▶ Assignment
Across the following data, how many lines include the string "вопрос"? Reply with the number and nothing more.

[Data records]
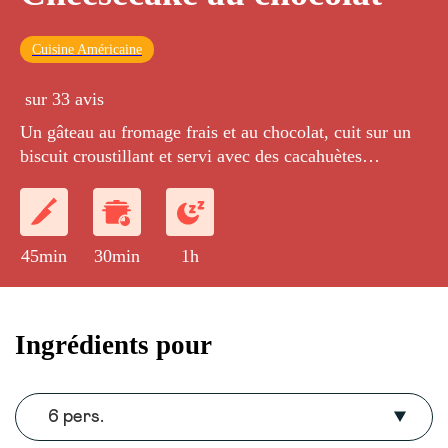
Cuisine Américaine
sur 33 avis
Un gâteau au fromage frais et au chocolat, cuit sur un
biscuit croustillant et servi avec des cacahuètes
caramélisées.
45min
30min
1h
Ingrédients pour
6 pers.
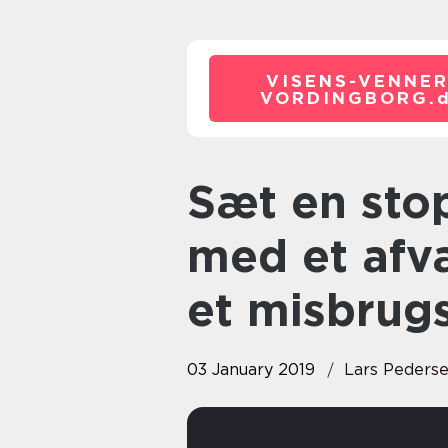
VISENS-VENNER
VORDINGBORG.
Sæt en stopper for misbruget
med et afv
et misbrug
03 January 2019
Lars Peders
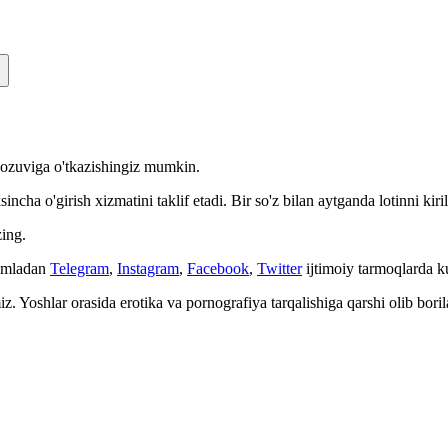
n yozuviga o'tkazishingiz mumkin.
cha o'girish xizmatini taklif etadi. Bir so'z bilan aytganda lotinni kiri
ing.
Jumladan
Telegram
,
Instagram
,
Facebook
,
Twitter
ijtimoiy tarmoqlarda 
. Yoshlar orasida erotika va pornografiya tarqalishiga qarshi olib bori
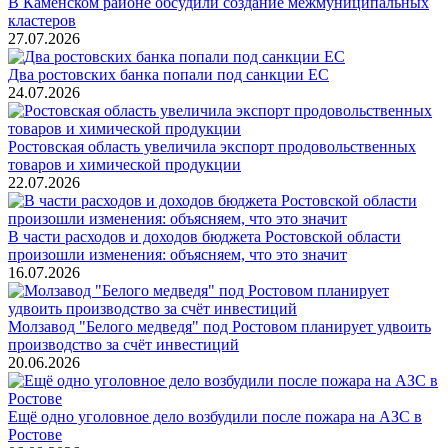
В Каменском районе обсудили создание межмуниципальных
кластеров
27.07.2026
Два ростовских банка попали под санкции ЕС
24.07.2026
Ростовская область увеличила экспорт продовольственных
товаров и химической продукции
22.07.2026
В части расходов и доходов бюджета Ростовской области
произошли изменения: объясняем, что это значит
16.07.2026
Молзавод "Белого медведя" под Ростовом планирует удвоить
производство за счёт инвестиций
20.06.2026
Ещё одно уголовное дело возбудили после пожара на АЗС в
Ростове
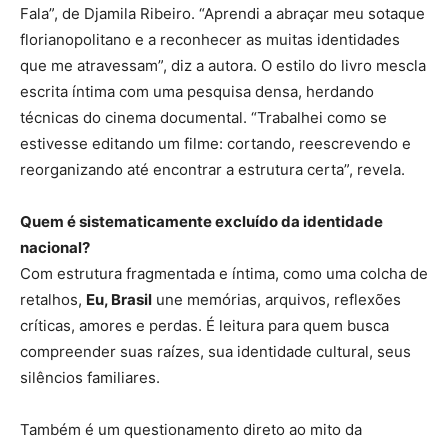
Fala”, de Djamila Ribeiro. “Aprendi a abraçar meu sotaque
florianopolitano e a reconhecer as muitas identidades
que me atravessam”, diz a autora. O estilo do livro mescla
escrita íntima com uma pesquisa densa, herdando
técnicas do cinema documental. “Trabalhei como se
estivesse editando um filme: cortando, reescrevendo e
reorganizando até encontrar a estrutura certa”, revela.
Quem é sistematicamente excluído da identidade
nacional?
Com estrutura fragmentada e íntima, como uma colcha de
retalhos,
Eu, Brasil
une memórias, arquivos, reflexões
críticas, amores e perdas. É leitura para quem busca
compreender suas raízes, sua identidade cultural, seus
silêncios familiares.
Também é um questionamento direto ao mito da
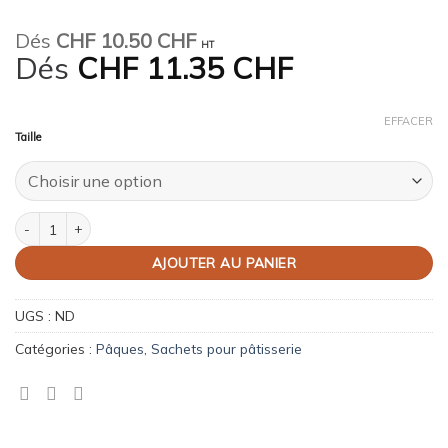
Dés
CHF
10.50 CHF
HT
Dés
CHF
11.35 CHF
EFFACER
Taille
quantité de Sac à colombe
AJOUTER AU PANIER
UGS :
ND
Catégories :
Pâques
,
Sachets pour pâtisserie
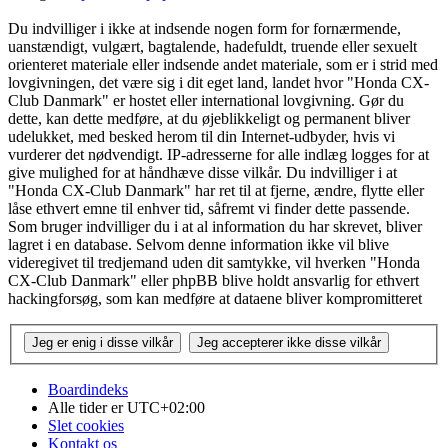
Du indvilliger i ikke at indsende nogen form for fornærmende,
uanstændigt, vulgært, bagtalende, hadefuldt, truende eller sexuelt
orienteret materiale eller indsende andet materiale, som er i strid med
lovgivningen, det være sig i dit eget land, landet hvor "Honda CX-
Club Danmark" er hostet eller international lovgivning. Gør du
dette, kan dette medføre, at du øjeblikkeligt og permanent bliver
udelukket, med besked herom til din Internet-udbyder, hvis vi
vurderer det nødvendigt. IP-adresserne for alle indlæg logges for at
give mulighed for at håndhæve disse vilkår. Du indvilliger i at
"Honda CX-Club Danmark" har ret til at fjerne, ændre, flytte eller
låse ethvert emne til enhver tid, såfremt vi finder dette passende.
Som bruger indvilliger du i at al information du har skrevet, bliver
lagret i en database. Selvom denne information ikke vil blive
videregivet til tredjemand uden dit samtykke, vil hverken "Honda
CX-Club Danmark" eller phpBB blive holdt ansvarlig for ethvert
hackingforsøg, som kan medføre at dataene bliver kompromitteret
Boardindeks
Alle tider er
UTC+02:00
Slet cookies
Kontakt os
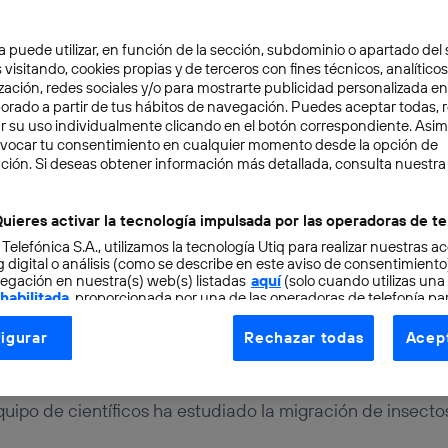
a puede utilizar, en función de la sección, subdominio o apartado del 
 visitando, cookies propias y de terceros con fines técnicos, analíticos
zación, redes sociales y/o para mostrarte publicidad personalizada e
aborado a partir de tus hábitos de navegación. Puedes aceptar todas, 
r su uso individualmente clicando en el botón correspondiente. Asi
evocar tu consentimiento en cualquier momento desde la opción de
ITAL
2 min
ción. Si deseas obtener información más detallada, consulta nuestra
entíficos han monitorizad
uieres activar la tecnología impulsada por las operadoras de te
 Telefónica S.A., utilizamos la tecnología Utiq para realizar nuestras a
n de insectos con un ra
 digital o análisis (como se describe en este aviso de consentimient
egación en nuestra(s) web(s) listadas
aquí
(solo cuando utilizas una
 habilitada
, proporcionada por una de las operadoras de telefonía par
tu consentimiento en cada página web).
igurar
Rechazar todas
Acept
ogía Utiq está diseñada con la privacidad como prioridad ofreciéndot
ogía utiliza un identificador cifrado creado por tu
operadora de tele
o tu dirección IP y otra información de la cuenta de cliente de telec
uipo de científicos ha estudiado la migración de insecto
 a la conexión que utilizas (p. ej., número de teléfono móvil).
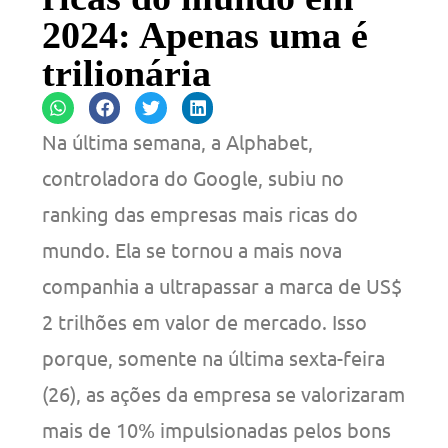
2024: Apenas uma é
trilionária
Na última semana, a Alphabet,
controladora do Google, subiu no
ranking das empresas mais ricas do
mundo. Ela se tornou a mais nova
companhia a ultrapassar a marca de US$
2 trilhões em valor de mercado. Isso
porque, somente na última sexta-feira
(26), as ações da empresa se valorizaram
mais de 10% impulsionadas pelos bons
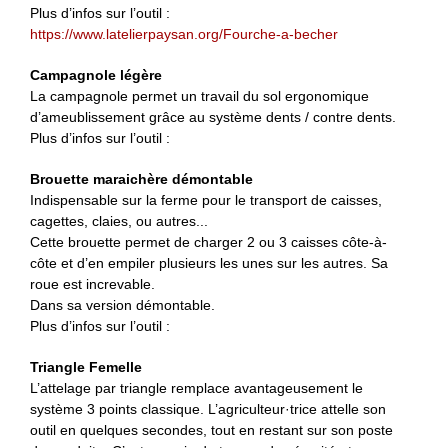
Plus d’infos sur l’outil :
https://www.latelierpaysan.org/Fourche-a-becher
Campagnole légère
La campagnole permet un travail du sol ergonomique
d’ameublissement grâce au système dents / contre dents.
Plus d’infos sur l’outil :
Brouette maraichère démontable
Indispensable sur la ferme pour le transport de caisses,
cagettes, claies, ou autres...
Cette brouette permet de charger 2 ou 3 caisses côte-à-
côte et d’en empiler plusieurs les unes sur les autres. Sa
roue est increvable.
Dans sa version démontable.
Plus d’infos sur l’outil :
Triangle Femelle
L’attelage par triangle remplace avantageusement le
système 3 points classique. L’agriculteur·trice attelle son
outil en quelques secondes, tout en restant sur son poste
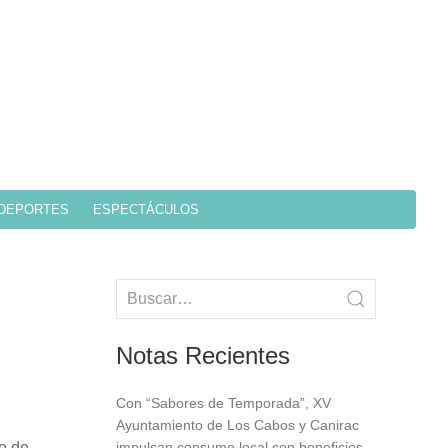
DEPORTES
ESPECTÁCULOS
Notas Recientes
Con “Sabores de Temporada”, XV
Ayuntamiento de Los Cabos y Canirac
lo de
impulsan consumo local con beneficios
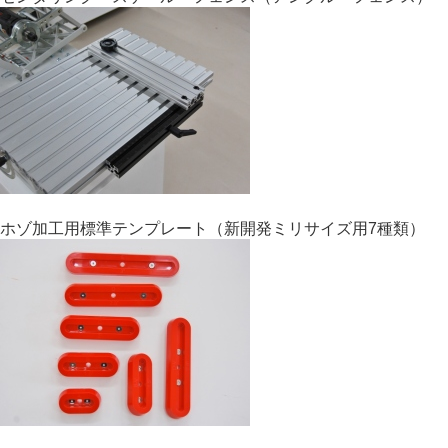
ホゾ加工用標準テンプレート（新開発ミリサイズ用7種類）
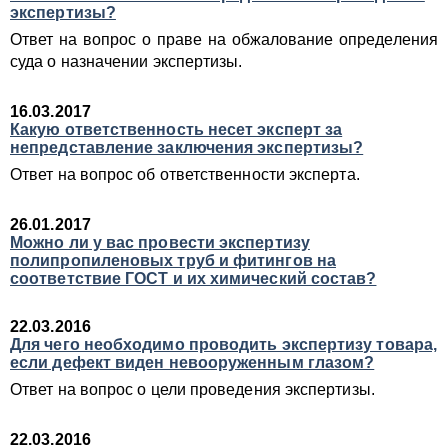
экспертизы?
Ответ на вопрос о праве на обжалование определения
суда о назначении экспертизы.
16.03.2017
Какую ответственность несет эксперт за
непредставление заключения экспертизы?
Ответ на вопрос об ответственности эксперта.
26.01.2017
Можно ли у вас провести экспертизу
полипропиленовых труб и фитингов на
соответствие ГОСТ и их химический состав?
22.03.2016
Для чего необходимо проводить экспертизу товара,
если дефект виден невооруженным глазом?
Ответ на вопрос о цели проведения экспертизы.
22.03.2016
---
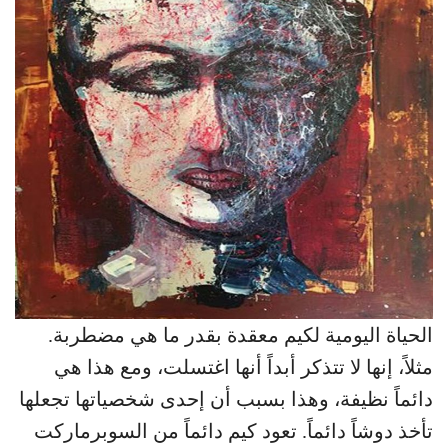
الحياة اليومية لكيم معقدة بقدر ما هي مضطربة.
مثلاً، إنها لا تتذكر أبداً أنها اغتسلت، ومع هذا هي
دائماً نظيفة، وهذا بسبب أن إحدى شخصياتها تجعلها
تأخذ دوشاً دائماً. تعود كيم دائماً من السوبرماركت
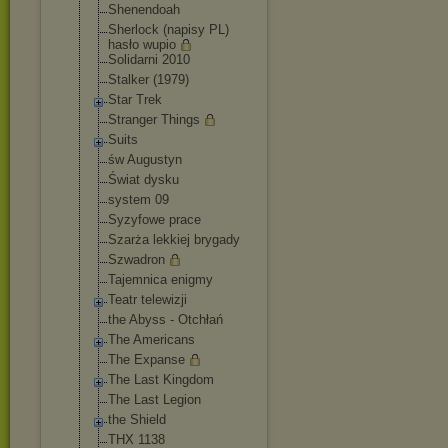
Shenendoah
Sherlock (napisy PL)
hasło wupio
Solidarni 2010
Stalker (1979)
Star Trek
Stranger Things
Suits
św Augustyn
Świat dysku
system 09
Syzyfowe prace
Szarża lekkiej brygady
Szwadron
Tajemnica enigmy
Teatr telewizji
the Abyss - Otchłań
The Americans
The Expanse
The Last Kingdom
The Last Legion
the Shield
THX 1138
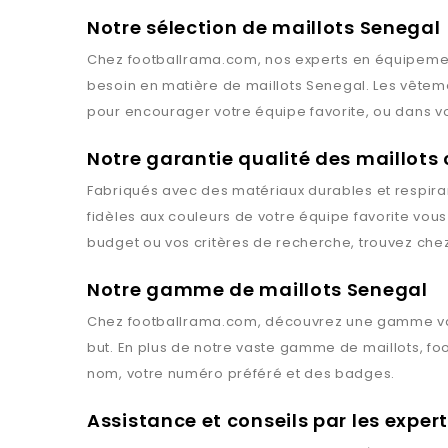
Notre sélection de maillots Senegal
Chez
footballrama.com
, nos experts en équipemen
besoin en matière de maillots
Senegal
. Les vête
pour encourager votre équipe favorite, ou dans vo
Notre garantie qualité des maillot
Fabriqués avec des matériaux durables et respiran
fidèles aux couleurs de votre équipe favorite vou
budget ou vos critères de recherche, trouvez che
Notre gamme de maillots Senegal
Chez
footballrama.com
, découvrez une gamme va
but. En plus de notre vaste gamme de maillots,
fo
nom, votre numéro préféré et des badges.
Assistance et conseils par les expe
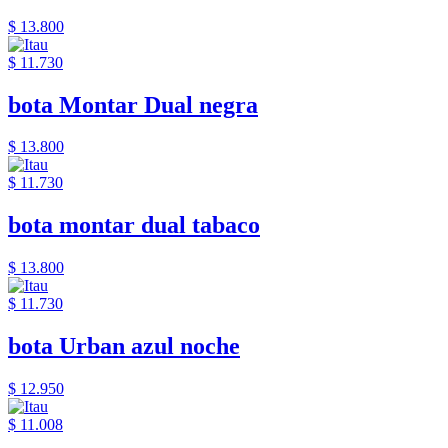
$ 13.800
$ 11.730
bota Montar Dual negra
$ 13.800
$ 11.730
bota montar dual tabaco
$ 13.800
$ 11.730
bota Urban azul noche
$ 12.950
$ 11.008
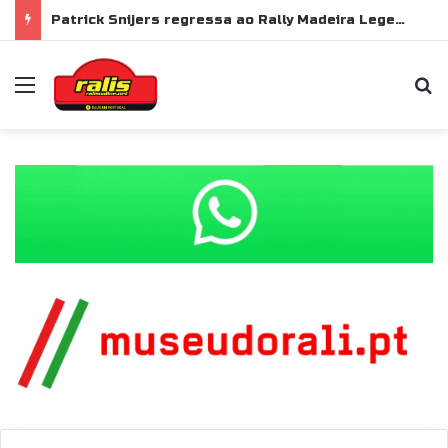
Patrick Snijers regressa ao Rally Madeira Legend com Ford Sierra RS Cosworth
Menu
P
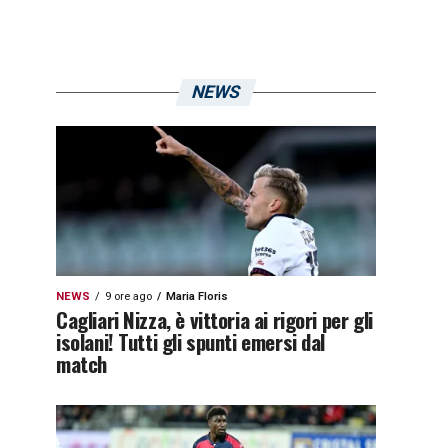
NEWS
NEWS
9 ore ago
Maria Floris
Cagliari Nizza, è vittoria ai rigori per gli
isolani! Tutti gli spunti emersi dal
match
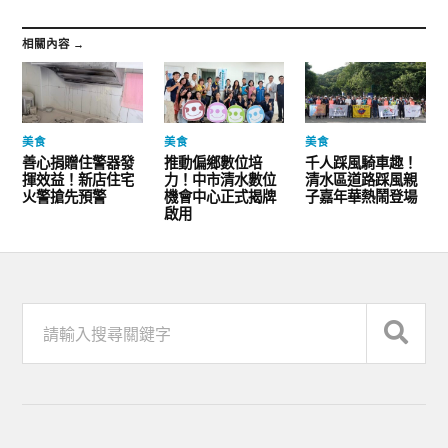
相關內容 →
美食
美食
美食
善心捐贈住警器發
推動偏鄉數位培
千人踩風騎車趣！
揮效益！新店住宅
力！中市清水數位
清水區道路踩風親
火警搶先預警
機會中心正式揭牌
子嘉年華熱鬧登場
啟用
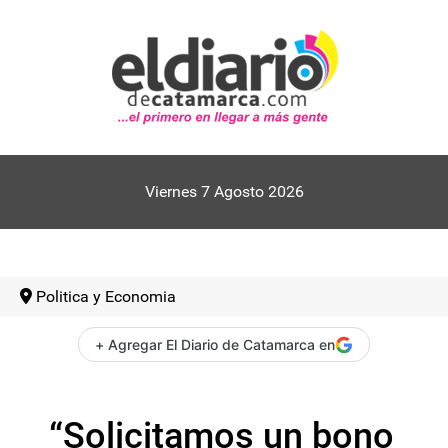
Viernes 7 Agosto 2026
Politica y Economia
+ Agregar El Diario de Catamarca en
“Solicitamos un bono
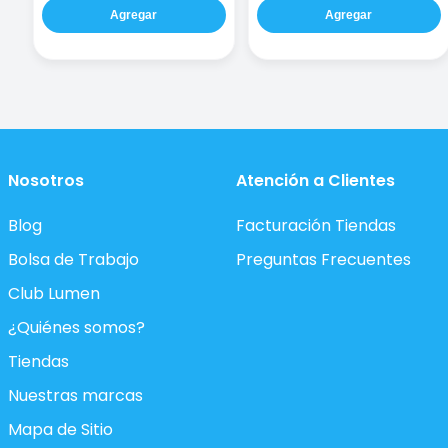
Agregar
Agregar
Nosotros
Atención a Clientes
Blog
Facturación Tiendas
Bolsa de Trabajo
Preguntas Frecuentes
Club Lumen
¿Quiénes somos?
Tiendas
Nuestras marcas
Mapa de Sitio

▶ Expected answer
3